[Stored items]
━━━━━━━━━━━━━━━━

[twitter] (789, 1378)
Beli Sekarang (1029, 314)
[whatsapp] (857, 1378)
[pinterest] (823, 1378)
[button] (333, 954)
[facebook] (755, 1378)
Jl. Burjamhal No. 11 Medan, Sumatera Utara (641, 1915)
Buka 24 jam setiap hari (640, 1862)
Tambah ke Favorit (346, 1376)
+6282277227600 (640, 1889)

━━━━━━━━━━━━━━━━

**Directions for this task**
Copy exactly. Start at the line containing "Buka 24 jam setiap hari (640, 1862)" and continue through the last line of the records.

**Solved exercise**
Buka 24 jam setiap hari (640, 1862)
Tambah ke Favorit (346, 1376)
+6282277227600 (640, 1889)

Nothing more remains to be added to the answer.